((
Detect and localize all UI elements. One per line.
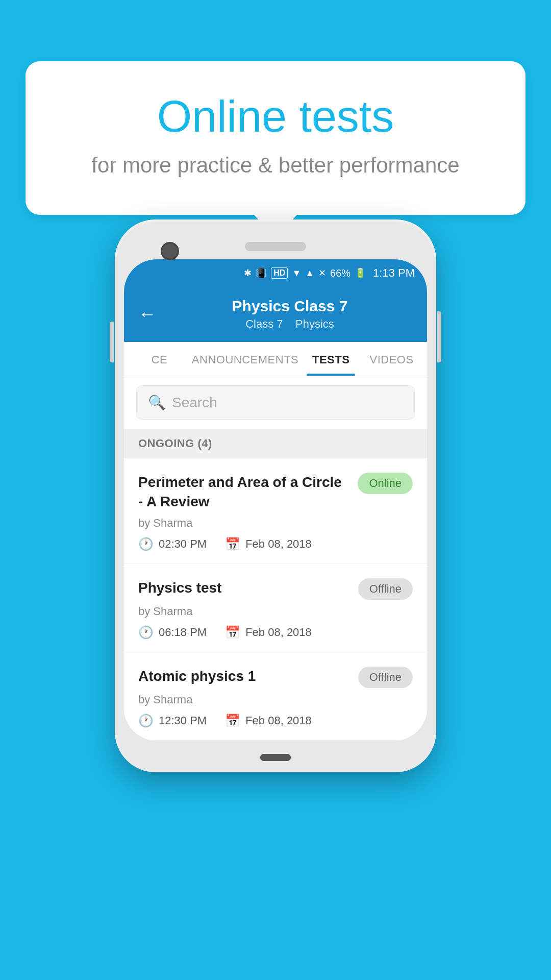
test-list: Perimeter and Area of a Circle - A Revie… bbox=[124, 458, 427, 741]
test-meta: 🕐 06:18 PM 📅 Feb 08, 2018 bbox=[138, 625, 413, 640]
test-title: Atomic physics 1 bbox=[138, 667, 358, 686]
app-bar-title: Physics Class 7 bbox=[167, 297, 413, 315]
test-time: 🕐 02:30 PM bbox=[138, 537, 207, 551]
status-time: 1:13 PM bbox=[373, 266, 415, 280]
phone-screen: ✱ 📳 HD ▼ ▲ ✕ 66% 🔋 1:13 PM ← Physics Cla… bbox=[124, 259, 427, 741]
tabs-bar: CE ANNOUNCEMENTS TESTS VIDEOS bbox=[124, 342, 427, 376]
signal-icon: ▲ bbox=[305, 268, 314, 279]
status-badge: Offline bbox=[358, 578, 413, 600]
phone-side-button-right bbox=[437, 311, 441, 362]
status-bar: ✱ 📳 HD ▼ ▲ ✕ 66% 🔋 1:13 PM bbox=[124, 259, 427, 286]
tab-announcements[interactable]: ANNOUNCEMENTS bbox=[190, 342, 300, 376]
back-button[interactable]: ← bbox=[138, 303, 157, 325]
app-bar-class: Class 7 bbox=[245, 317, 283, 330]
search-container: 🔍 Search bbox=[124, 376, 427, 429]
phone-home-button[interactable] bbox=[260, 754, 291, 761]
test-time: 🕐 06:18 PM bbox=[138, 625, 207, 640]
status-badge: Online bbox=[358, 473, 413, 494]
phone-mockup: ✱ 📳 HD ▼ ▲ ✕ 66% 🔋 1:13 PM ← Physics Cla… bbox=[115, 219, 436, 772]
speech-bubble: Online tests for more practice & better … bbox=[26, 61, 525, 215]
test-date-value: Feb 08, 2018 bbox=[245, 714, 312, 727]
calendar-icon: 📅 bbox=[225, 537, 240, 551]
test-date: 📅 Feb 08, 2018 bbox=[225, 714, 312, 728]
cross-icon: ✕ bbox=[318, 267, 326, 279]
bluetooth-icon: ✱ bbox=[244, 267, 252, 279]
app-bar: ← Physics Class 7 Class 7 Physics bbox=[124, 286, 427, 342]
status-icons: ✱ 📳 HD ▼ ▲ ✕ 66% 🔋 1:13 PM bbox=[244, 266, 415, 280]
test-time-value: 12:30 PM bbox=[159, 714, 207, 727]
test-item[interactable]: Perimeter and Area of a Circle - A Revie… bbox=[124, 458, 427, 564]
test-date-value: Feb 08, 2018 bbox=[245, 626, 312, 639]
section-header: ONGOING (4) bbox=[124, 429, 427, 458]
vibrate-icon: 📳 bbox=[256, 267, 267, 279]
battery-percent: 66% bbox=[330, 267, 350, 279]
status-badge: Offline bbox=[358, 667, 413, 688]
test-item[interactable]: Physics test Offline by Sharma 🕐 06:18 P… bbox=[124, 564, 427, 652]
search-bar[interactable]: 🔍 Search bbox=[136, 385, 415, 420]
calendar-icon: 📅 bbox=[225, 625, 240, 640]
bubble-subtitle: for more practice & better performance bbox=[56, 152, 495, 180]
bubble-title: Online tests bbox=[56, 92, 495, 141]
phone-camera bbox=[161, 242, 179, 260]
test-author: by Sharma bbox=[138, 517, 413, 530]
test-meta: 🕐 02:30 PM 📅 Feb 08, 2018 bbox=[138, 537, 413, 551]
test-time-value: 06:18 PM bbox=[159, 626, 207, 639]
app-bar-subtitle: Class 7 Physics bbox=[167, 317, 413, 331]
search-placeholder: Search bbox=[172, 395, 217, 411]
test-time-value: 02:30 PM bbox=[159, 537, 207, 551]
section-header-text: ONGOING (4) bbox=[138, 437, 212, 450]
test-time: 🕐 12:30 PM bbox=[138, 714, 207, 728]
calendar-icon: 📅 bbox=[225, 714, 240, 728]
tab-tests[interactable]: TESTS bbox=[300, 342, 361, 376]
app-bar-subject: Physics bbox=[295, 317, 334, 330]
hd-icon: HD bbox=[271, 267, 288, 279]
test-meta: 🕐 12:30 PM 📅 Feb 08, 2018 bbox=[138, 714, 413, 728]
test-date-value: Feb 08, 2018 bbox=[245, 537, 312, 551]
search-icon: 🔍 bbox=[148, 394, 166, 411]
test-date: 📅 Feb 08, 2018 bbox=[225, 625, 312, 640]
test-title: Physics test bbox=[138, 578, 358, 598]
test-date: 📅 Feb 08, 2018 bbox=[225, 537, 312, 551]
app-bar-title-block: Physics Class 7 Class 7 Physics bbox=[167, 297, 413, 331]
phone-side-button-left bbox=[110, 322, 114, 362]
clock-icon: 🕐 bbox=[138, 625, 154, 640]
test-title: Perimeter and Area of a Circle - A Revie… bbox=[138, 473, 358, 511]
wifi-icon: ▼ bbox=[292, 268, 301, 279]
test-author: by Sharma bbox=[138, 693, 413, 706]
tab-ce[interactable]: CE bbox=[129, 342, 190, 376]
clock-icon: 🕐 bbox=[138, 714, 154, 728]
battery-icon: 🔋 bbox=[355, 267, 366, 279]
phone-speaker bbox=[245, 242, 306, 251]
test-author: by Sharma bbox=[138, 605, 413, 618]
test-item[interactable]: Atomic physics 1 Offline by Sharma 🕐 12:… bbox=[124, 652, 427, 741]
tab-videos[interactable]: VIDEOS bbox=[361, 342, 422, 376]
clock-icon: 🕐 bbox=[138, 537, 154, 551]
))
_WORK TASK_. Without the pictures, extract every entry verbatim.

_SOLUTION BELOW_.
Detect and localize all UI elements. One per line.
test-list: Perimeter and Area of a Circle - A Revie… bbox=[124, 458, 427, 741]
test-meta: 🕐 06:18 PM 📅 Feb 08, 2018 bbox=[138, 625, 413, 640]
test-title: Atomic physics 1 bbox=[138, 667, 358, 686]
app-bar-title: Physics Class 7 bbox=[167, 297, 413, 315]
test-time: 🕐 02:30 PM bbox=[138, 537, 207, 551]
status-time: 1:13 PM bbox=[373, 266, 415, 280]
phone-screen: ✱ 📳 HD ▼ ▲ ✕ 66% 🔋 1:13 PM ← Physics Cla… bbox=[124, 259, 427, 741]
tabs-bar: CE ANNOUNCEMENTS TESTS VIDEOS bbox=[124, 342, 427, 376]
signal-icon: ▲ bbox=[305, 268, 314, 279]
status-badge: Offline bbox=[358, 578, 413, 600]
phone-side-button-right bbox=[437, 311, 441, 362]
status-bar: ✱ 📳 HD ▼ ▲ ✕ 66% 🔋 1:13 PM bbox=[124, 259, 427, 286]
tab-announcements[interactable]: ANNOUNCEMENTS bbox=[190, 342, 300, 376]
back-button[interactable]: ← bbox=[138, 303, 157, 325]
app-bar-class: Class 7 bbox=[245, 317, 283, 330]
search-container: 🔍 Search bbox=[124, 376, 427, 429]
phone-home-button[interactable] bbox=[260, 754, 291, 761]
test-time: 🕐 06:18 PM bbox=[138, 625, 207, 640]
status-badge: Online bbox=[358, 473, 413, 494]
phone-mockup: ✱ 📳 HD ▼ ▲ ✕ 66% 🔋 1:13 PM ← Physics Cla… bbox=[115, 219, 436, 772]
speech-bubble: Online tests for more practice & better … bbox=[26, 61, 525, 215]
test-date-value: Feb 08, 2018 bbox=[245, 714, 312, 727]
calendar-icon: 📅 bbox=[225, 537, 240, 551]
test-date: 📅 Feb 08, 2018 bbox=[225, 714, 312, 728]
cross-icon: ✕ bbox=[318, 267, 326, 279]
bluetooth-icon: ✱ bbox=[244, 267, 252, 279]
app-bar: ← Physics Class 7 Class 7 Physics bbox=[124, 286, 427, 342]
status-icons: ✱ 📳 HD ▼ ▲ ✕ 66% 🔋 1:13 PM bbox=[244, 266, 415, 280]
test-time-value: 12:30 PM bbox=[159, 714, 207, 727]
test-item[interactable]: Perimeter and Area of a Circle - A Revie… bbox=[124, 458, 427, 564]
test-date-value: Feb 08, 2018 bbox=[245, 626, 312, 639]
section-header: ONGOING (4) bbox=[124, 429, 427, 458]
vibrate-icon: 📳 bbox=[256, 267, 267, 279]
battery-percent: 66% bbox=[330, 267, 350, 279]
status-badge: Offline bbox=[358, 667, 413, 688]
test-item[interactable]: Physics test Offline by Sharma 🕐 06:18 P… bbox=[124, 564, 427, 652]
search-bar[interactable]: 🔍 Search bbox=[136, 385, 415, 420]
calendar-icon: 📅 bbox=[225, 625, 240, 640]
bubble-subtitle: for more practice & better performance bbox=[56, 152, 495, 180]
bubble-title: Online tests bbox=[56, 92, 495, 141]
phone-camera bbox=[161, 242, 179, 260]
test-author: by Sharma bbox=[138, 517, 413, 530]
test-meta: 🕐 02:30 PM 📅 Feb 08, 2018 bbox=[138, 537, 413, 551]
test-time-value: 06:18 PM bbox=[159, 626, 207, 639]
app-bar-subtitle: Class 7 Physics bbox=[167, 317, 413, 331]
search-placeholder: Search bbox=[172, 395, 217, 411]
test-time-value: 02:30 PM bbox=[159, 537, 207, 551]
section-header-text: ONGOING (4) bbox=[138, 437, 212, 450]
test-time: 🕐 12:30 PM bbox=[138, 714, 207, 728]
calendar-icon: 📅 bbox=[225, 714, 240, 728]
tab-tests[interactable]: TESTS bbox=[300, 342, 361, 376]
app-bar-subject: Physics bbox=[295, 317, 334, 330]
hd-icon: HD bbox=[271, 267, 288, 279]
test-meta: 🕐 12:30 PM 📅 Feb 08, 2018 bbox=[138, 714, 413, 728]
test-date-value: Feb 08, 2018 bbox=[245, 537, 312, 551]
search-icon: 🔍 bbox=[148, 394, 166, 411]
test-date: 📅 Feb 08, 2018 bbox=[225, 625, 312, 640]
test-title: Physics test bbox=[138, 578, 358, 598]
test-date: 📅 Feb 08, 2018 bbox=[225, 537, 312, 551]
app-bar-title-block: Physics Class 7 Class 7 Physics bbox=[167, 297, 413, 331]
phone-side-button-left bbox=[110, 322, 114, 362]
clock-icon: 🕐 bbox=[138, 625, 154, 640]
test-title: Perimeter and Area of a Circle - A Revie… bbox=[138, 473, 358, 511]
wifi-icon: ▼ bbox=[292, 268, 301, 279]
test-author: by Sharma bbox=[138, 693, 413, 706]
tab-ce[interactable]: CE bbox=[129, 342, 190, 376]
clock-icon: 🕐 bbox=[138, 714, 154, 728]
battery-icon: 🔋 bbox=[355, 267, 366, 279]
phone-speaker bbox=[245, 242, 306, 251]
test-author: by Sharma bbox=[138, 605, 413, 618]
test-item[interactable]: Atomic physics 1 Offline by Sharma 🕐 12:… bbox=[124, 652, 427, 741]
tab-videos[interactable]: VIDEOS bbox=[361, 342, 422, 376]
clock-icon: 🕐 bbox=[138, 537, 154, 551]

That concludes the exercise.